Reaver(77)
And that was if they were lucky.
“Was it worth it?” Revenant seized Reaver by the throat and yanked him off the ground. “Was leaving your family vulnerable in order to rescue a traitorous female worth it?”
“She’s not a traitor to my side,” Reaver choked out. He sucked in a wheezing breath. “Wait… my family. Vulnerable?”
Harvester wondered the same thing. She’d call the Horsemen a lot of things, but vulnerable was not one of them.
Revenant, his annoyingly luxurious black mane obscuring his face, leaned in as if to tell Reaver a secret. “They’re recovering from an unfortunate accident. Very sad.” He didn’t sound very sad, but there was definitely an odd note in his voice. “It was so against the rules.”
“Accident?” Reaver sucked a gurgling breath. “Rules? What rules?”
“The ones you like to break.” Revenant heaved Reaver across the room.
Reaver hit a pillar and crumpled to the ground, bits of stone and dust showering him as he tried to push to his hands and knees. Revenant launched at him, and with a sick, twisted smile, Slag tapped his bracelet.
Reaver grunted, and for a brief moment, Harvester got off on his pain. Malevolence was a faint vibration shimmering along every nerve ending, feeding into her pleasure centers like an erotic drug. Daddy’s DNA was just the gift that kept on giving, wasn’t it?
You’re an angel. Your mother is an angel, and your father, bastard that he is now, was an angel when you were conceived. There’s more good in you than evil. Fight this, Harvester.
Reaver’s words in the cavern came back to her in a rush. Her mother… she’d died only three hundred years ago, an innocent casualty of a small uprising in Heaven, according to Raphael.
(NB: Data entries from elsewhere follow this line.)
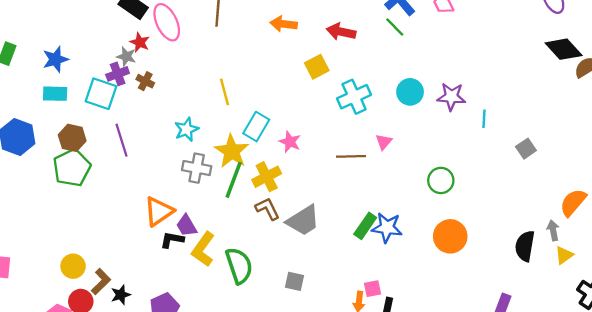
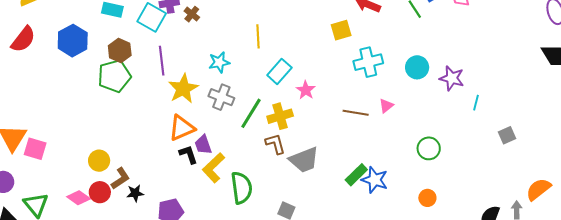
yellow star: (232, 151) -> (183, 89), moved
orange circle: (450, 236) -> (427, 198), size x0.6
black L-shape: (172, 240) -> (188, 154), turned 50

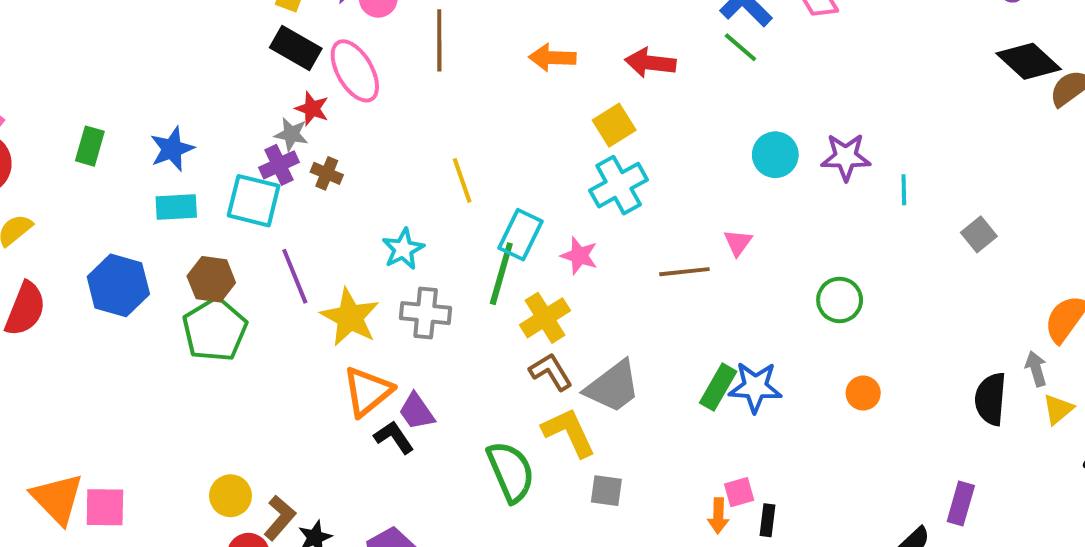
cyan cross: (368, 62) -> (619, 185), moved
green line: (251, 113) -> (501, 274), moved
yellow L-shape: (213, 168) -> (569, 432), moved, turned 124

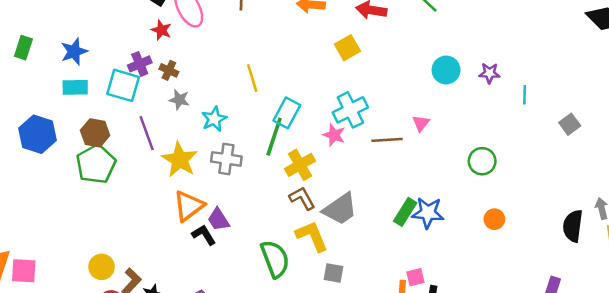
gray star: (291, 134) -> (179, 100), moved
purple star: (846, 157) -> (489, 73), size x0.7
cyan cross: (619, 185) -> (350, 110), moved
pink star: (579, 256) -> (334, 135), moved

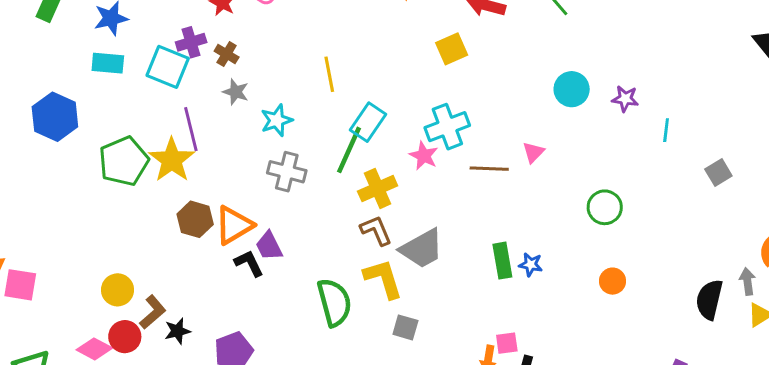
brown hexagon: (95, 133) -> (195, 219), moved
yellow star: (180, 160) -> (172, 160), moved
green rectangle: (405, 212) -> (502, 261), turned -48
blue star: (428, 213) -> (531, 265), size x0.6

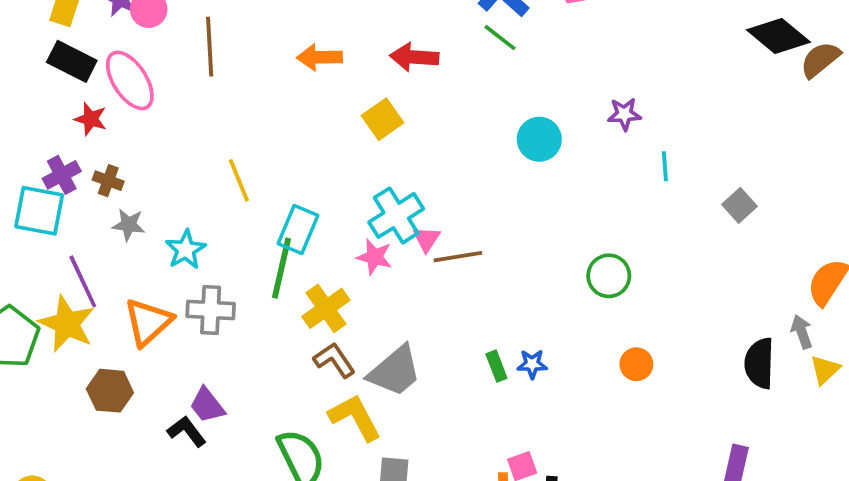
purple star: (625, 99) -> (624, 114), moved
pink triangle: (533, 152) -> (427, 239), moved
orange triangle: (234, 225) -> (148, 322), moved
green rectangle: (502, 261) -> (496, 366), size x0.7

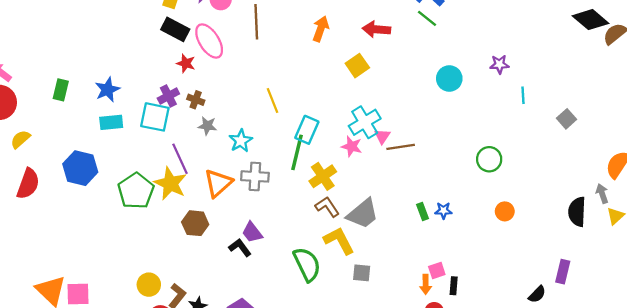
orange arrow: (319, 57) -> (321, 29), turned 110

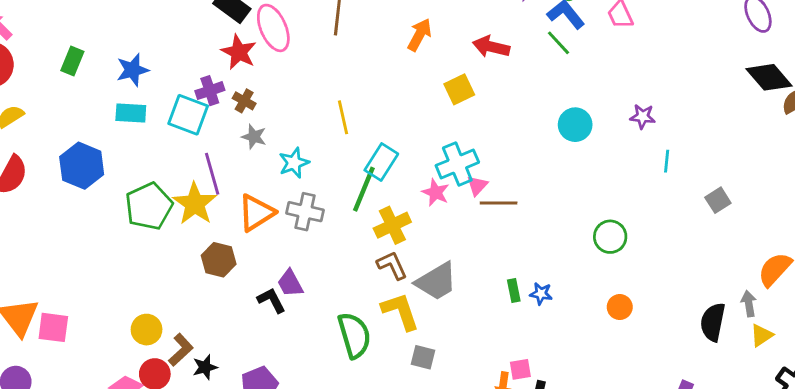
red star: (186, 63) -> (239, 52), size x1.4

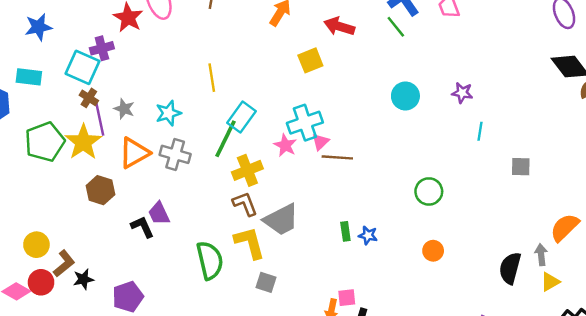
brown cross: (244, 101) -> (89, 98), moved
cyan rectangle: (131, 113) -> (29, 77), moved
gray star: (254, 137) -> (124, 109), moved
gray square: (718, 200) -> (521, 167), turned 30

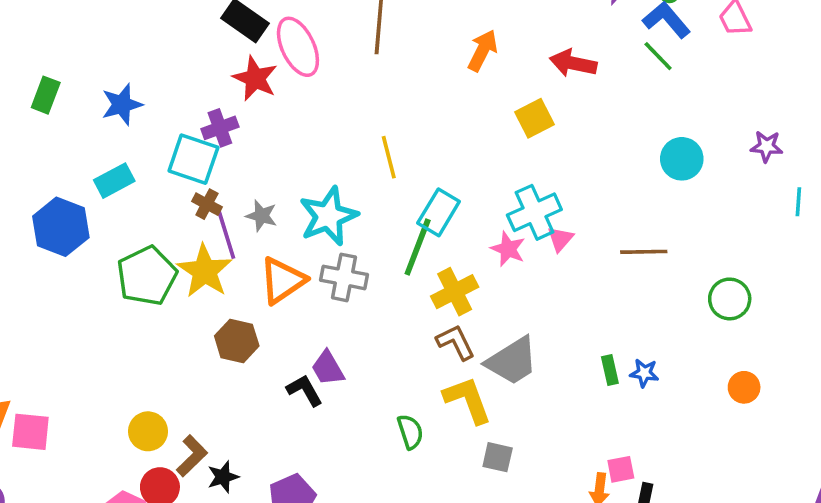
cyan rectangle: (29, 77) -> (114, 181), turned -30
cyan star: (168, 113) -> (328, 216), size x1.5
brown line: (337, 157) -> (644, 252), moved
green semicircle: (210, 260) -> (410, 432), size x0.6

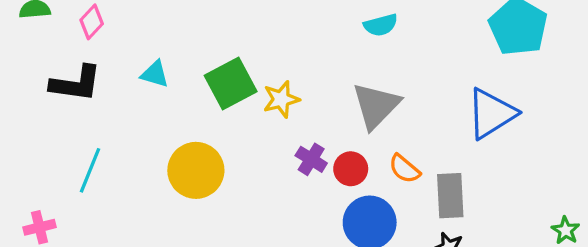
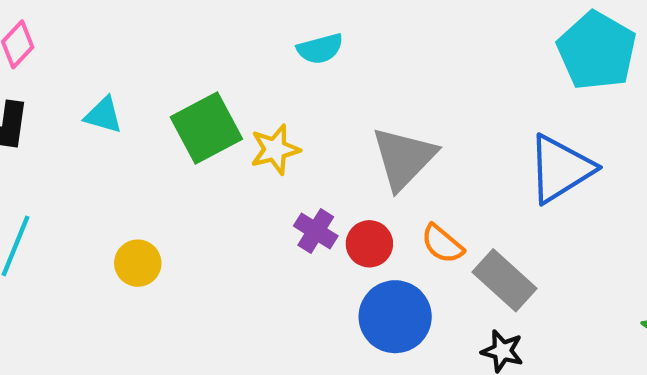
cyan semicircle: (381, 25) -> (320, 49), moved
yellow circle: (196, 170) -> (138, 263), moved, size x0.6
gray rectangle: (450, 196) -> (505, 280), turned -45

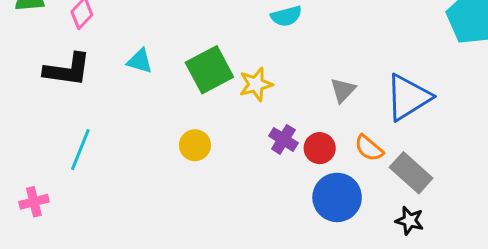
gray triangle: (404, 158) -> (343, 90), size x0.6
blue triangle: (560, 169) -> (408, 97), moved
yellow circle: (138, 263) -> (195, 145), moved

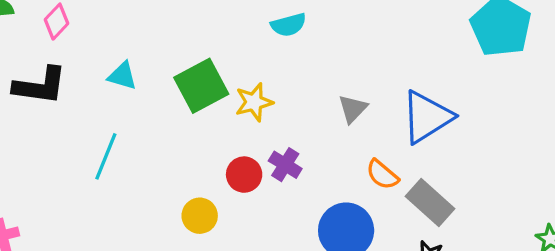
yellow circle: (195, 145) -> (200, 216), moved
red circle: (320, 148) -> (244, 175), moved
cyan line: (80, 150) -> (106, 156), moved

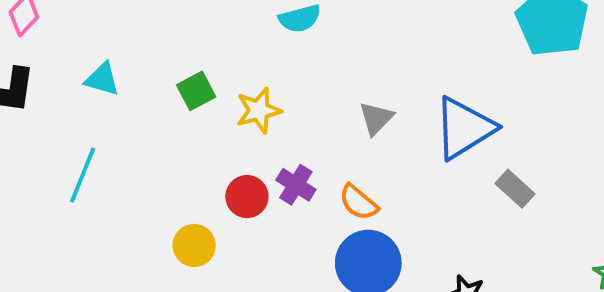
green square: (201, 86) -> (196, 91), size x0.6
orange semicircle: (382, 175) -> (358, 202), moved
gray rectangle: (430, 203) -> (515, 189), moved, size x0.7

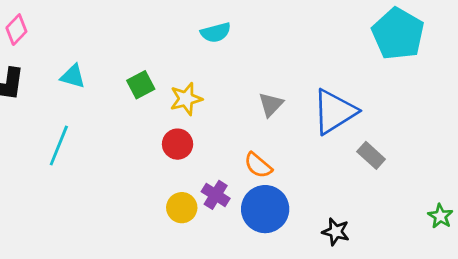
purple cross: (296, 185) -> (216, 195), moved
red circle: (247, 197) -> (178, 144), moved
yellow circle: (194, 245) -> (182, 208), moved

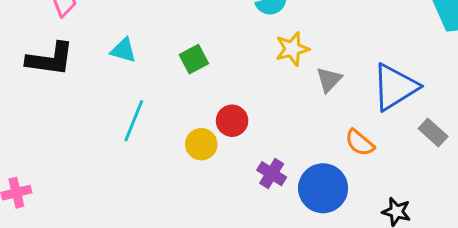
yellow star: (186, 99) -> (292, 49), moved
cyan line: (59, 145) -> (134, 121), moved
orange semicircle: (258, 165) -> (360, 143), moved
yellow circle: (182, 208) -> (201, 144), moved

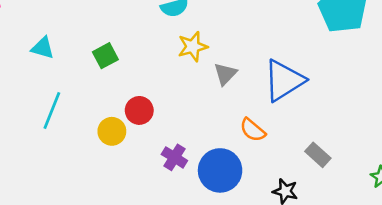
gray rectangle: (433, 132) -> (318, 155), moved

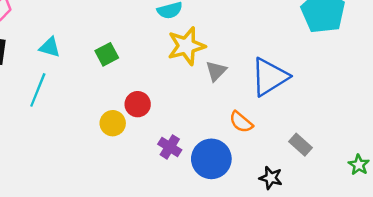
yellow star: (193, 47) -> (186, 46), size x1.4
cyan line: (52, 110) -> (38, 90), moved

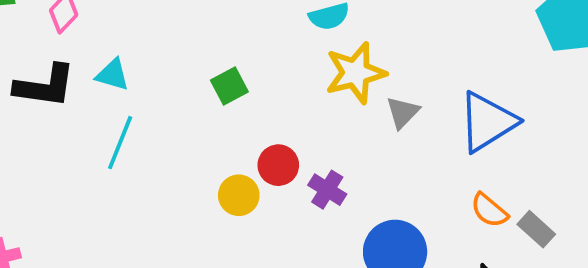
cyan triangle: (50, 47) -> (113, 75), moved
orange semicircle: (241, 122) -> (489, 210), moved
purple cross: (170, 147) -> (327, 190), moved

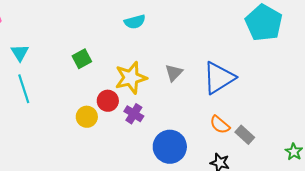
yellow star: (356, 73) -> (131, 78), moved
cyan triangle: (113, 75) -> (20, 53), turned 42
cyan line: (120, 143) -> (24, 89), turned -40

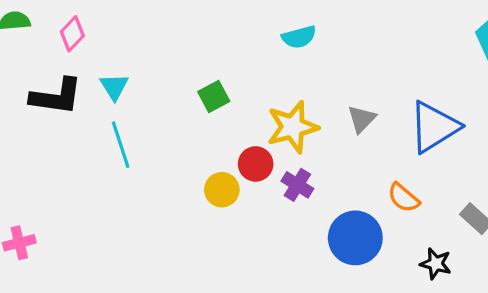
orange semicircle: (220, 125) -> (404, 198), moved

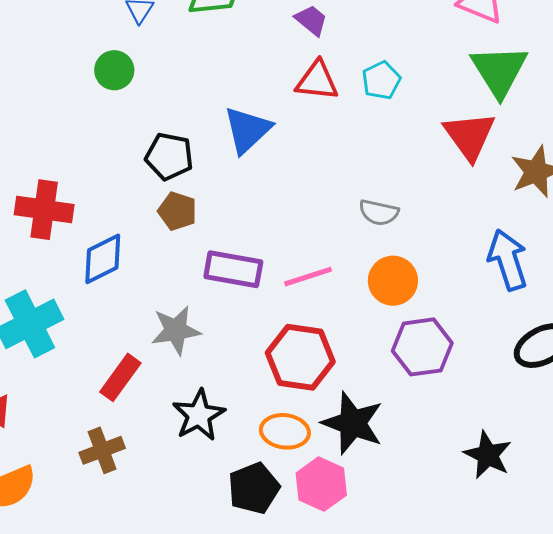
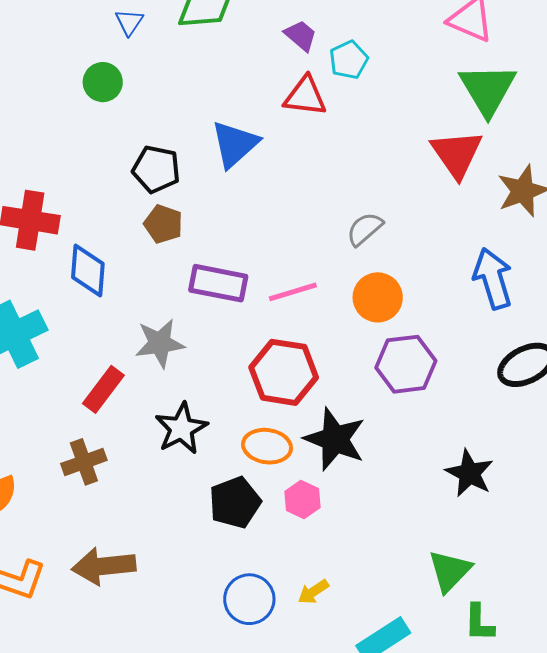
cyan pentagon: (381, 80) -> (349, 60), moved
gray semicircle: (379, 212) -> (365, 229), turned 126
blue diamond: (103, 259) -> (88, 271), turned -60
pink hexagon: (321, 484) -> (302, 500), size x0.7

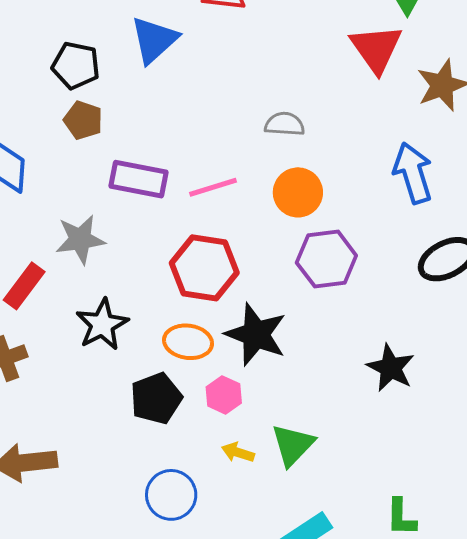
gray semicircle: (365, 229) -> (285, 124), turned 45
green triangle: (450, 571) -> (293, 445), moved
yellow arrow: (313, 592) -> (238, 452), moved, turned 52

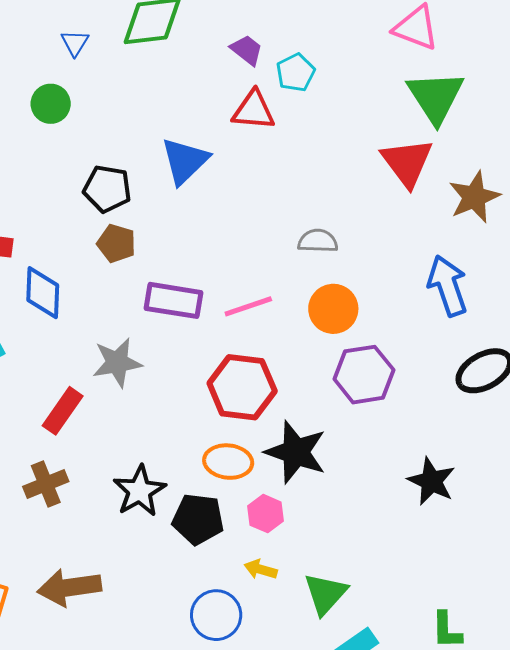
black star: (102, 325) -> (139, 491), moved
black pentagon: (156, 398) -> (198, 519), turned 30
green triangle: (293, 445) -> (325, 594), moved
yellow arrow: (238, 452) -> (261, 569), moved

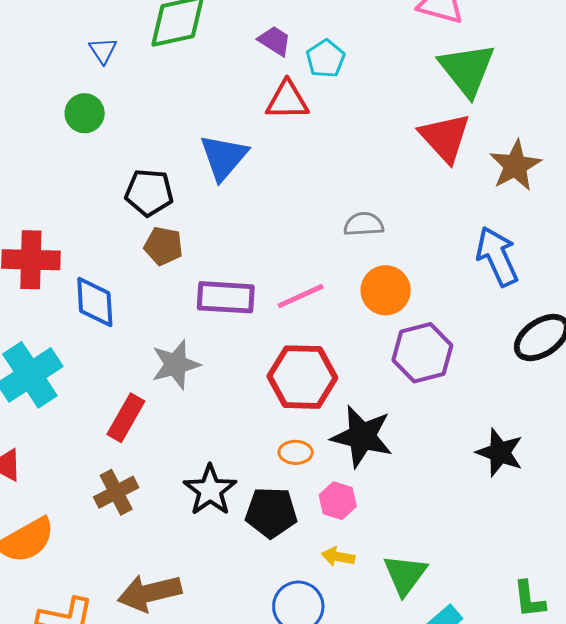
orange ellipse: (228, 462) -> (296, 452), size x0.7

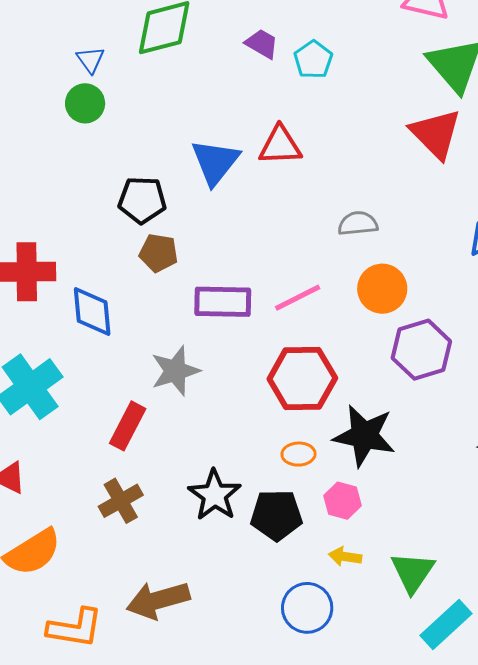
red triangle: (287, 100) -> (280, 146), moved
green circle: (85, 113) -> (85, 103), moved

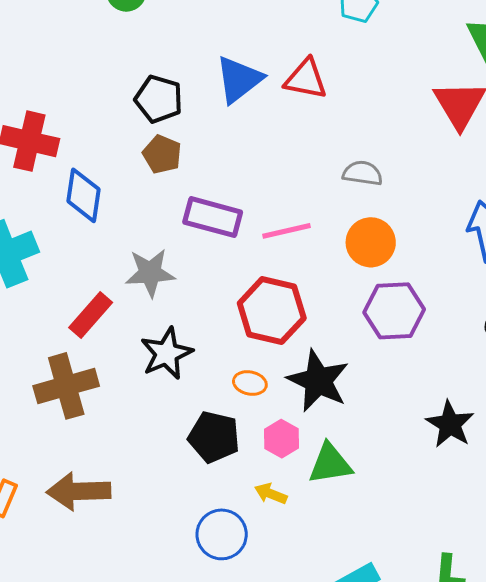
black star: (215, 495) -> (167, 353), moved
brown cross: (121, 501) -> (66, 386), size x1.4
green triangle: (413, 572) -> (330, 464), moved, turned 33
She hadn’t known Harvester had fallen from grace on purpose, and it was one of Harvester’s greatest regrets that her mother hadn’t learned the truth before she died.
Fight this.
Reaver grunted again as Revenant pounded his fists into his face and body, and this time, Harvester took no pleasure in his suffering.
“Stop it!” she screamed. She scrambled across the floor toward them, her knees cracking painfully hard on the floor.
She dove for Revenant’s legs. She didn’t make it. An agonizing pain wrenched her neck as she was jerked to a sudden stop by her hair. Gethel, her fist wrapped around Harvester’s ponytail, hurled Harvester through the air.
She hit the wall in a crack of bones and stone, and everything went black.
When she came to, she and Reaver, his face badly bruised and bloodied, were propped against the pillar he’d crashed into, chains connecting their collars to hooks embedded in the stone. Both Gethel and Revenant were gone. The asshole Nightlash, Slag, was sitting on a marble bench a few yards away, a satisfied smirk on his ugly face.
“Only reason you’re not both dead is that the Dark Lord wants you alive. You,” he said, jabbing his finger at Reaver, “are for his bed until you beg him for death.” His smile widened. “He shares with Slag.”
“Slag’s right,” Harvester agreed. “He does share. But I doubt he shares with demon morons who refer to themselves in the third person.” She shifted to cast a furtive look at the guard situation near the front entrance. There were three that she could see. “He also likes audiences.”
“That was very helpful,” Reaver said dryly.
She slid a glance at him, trying to get a bead on what he was thinking, but his expression was shuttered, his attention focused on their surroundings. The familiarity of his expression made her smile. She and Yenrieth—Reaver—had spent a lot of time hunting minor demons, and she knew the look he got when he had a plan.
A Khepri entered, its nasty insect head swiveling. It drew Slag aside, and the moment they were distracted, Harvester leaned closer to Reaver.
“So… what’s the plan? Tell me you have one.”
“I snagged a key to our collars off Revenant when he was tenderizing me,” he said, and she wanted to kiss him. “But lifting the key was too easy, which makes me think it’s a trap.”
Her heart sank. “It’s our only chance.”
“Agreed.” He rested his head against hers, and again the familiarity came roaring back. They’d propped each other up more times than she could count. “Let me know when Slag turns his back.”
“You got it.” She kept one eye on Slag and the other on the door her father would use when he arrived. The thought made her throat close. She’d do her best to kill both herself and Reaver if she had to. She couldn’t endure more torture, and she couldn’t bear the thought of Reaver going through it, either.